Generation HD1: il nostro racconto della sperimentazione appena cominciata
L’ultima settimana di agosto siamo andati a San Giovanni Rotondo, in Puglia.
Abbiamo desiderato incontrare il team e i pazienti coinvolti nello studio Generation HD1, in corso di svolgimento all’Ospedale Casa Sollievo della Sofferenza, Unità Huntington e Malattie Rare.
Per quattro giorni abbiamo respirato la stessa aria che respiravano loro e ci siamo guardati intorno anche, un po’, attraverso i loro occhi.
Abbiamo ascoltato le loro voci e catturato le loro sensazioni, attraverso immagini e video. Alcuni erano lì per la visita preliminare, quella di screening, che serve per essere certi di rispettare tutti i criteri di inclusione previsti dal protocollo; altri, invece, avevano fatto già questa visita il mese precedente ed erano lì per ricevere per la prima volta il farmaco sperimentale (o il placebo, nessuno lo può sapere), per la prima volta - nella storia della malattia di Huntington - attraverso una puntura lombare. L’aria era piena di emozione e di tensione, emozioni espresse, con nostra sorpresa, con tanta voglia di fare amicizia. Abbiamo sentito allegria e tante risate provenire dalla sala d’attesa.
Abbiamo parlato con i pazienti e con le persone che erano lì con loro per sostenerli: mamme, sorelle, papà, figli, amici di famiglia, partner… tutti pronti ad assumersi una responsabilità che manterranno per almeno due anni e mezzo: quella di accompagnarli ad ogni visita e di impegnarsi a fare, anche loro, i ‘compiti a casa’. Lo studio prevede infatti l’uso quotidiano di smartphone e smartwatch su cui eseguire esercizi e test ad orari prestabiliti che vanno svolti non solo dai pazienti, ma anche dai caregivers.

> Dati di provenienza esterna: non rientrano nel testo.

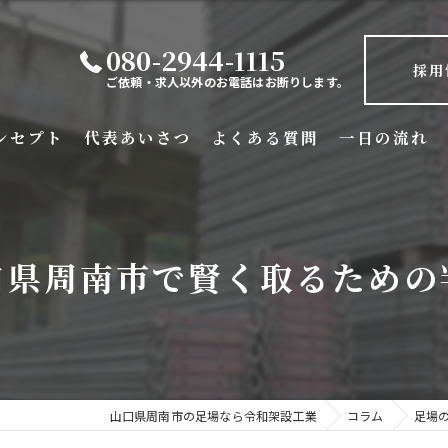
080-2944-1115
採用
ご依頼・求人以外のお電話はお断りします。
ンセプト
代表あいさつ
よくある質問
一日の流れ
口県周南市で賢く取るための
山口県周南市の足場なら令和架設工業
コラム
足場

Abbiamo osservato i medici fare il briefing ad inizio giornata, confrontarsi sulle soluzioni migliori perché i partecipanti fossero il più a proprio agio possibile durante l’infiltrazione del farmaco (o del placebo, nessuno lo può sapere). Ci siamo soffermati sui loro sorrisi soddisfatti, emozionati e umidi dopo avere completato con successo la procedura ed avere strappato una risata al paziente più teso, quello che ‘dobbiamo farlo rilassare, perché andrà tutto bene’. Abbiamo visto il biologo sedersi con discrezione e, pensando di non essere visto, mangiare finalmente un panino alle quattro e mezzo del pomeriggio, perché per seguire tutte le procedure di laboratorio e stare dietro al corriere aveva saltato il pranzo, anche oggi.
E’ un’esperienza che dovrebbero fare tutti, almeno una volta, quella di guardare da vicino cosa vuol dire somministrare una terapia sperimentale a persone per cui quella terapia rappresenta l'unica speranza di cambiare il proprio futuro, e forse anche il proprio presente. Persone al cui fianco si cammina da molti anni, o anche solo da pochi mesi. Se guardassimo tutti un po’ più da vicino, ci sarebbe meno retorica, più consapevolezza di quanti sforzi e di quanti sacrifici ci sono dietro ogni singolo giorno di lavoro e di impegno di ogni singolo medico, ricercatore, paziente, familiare.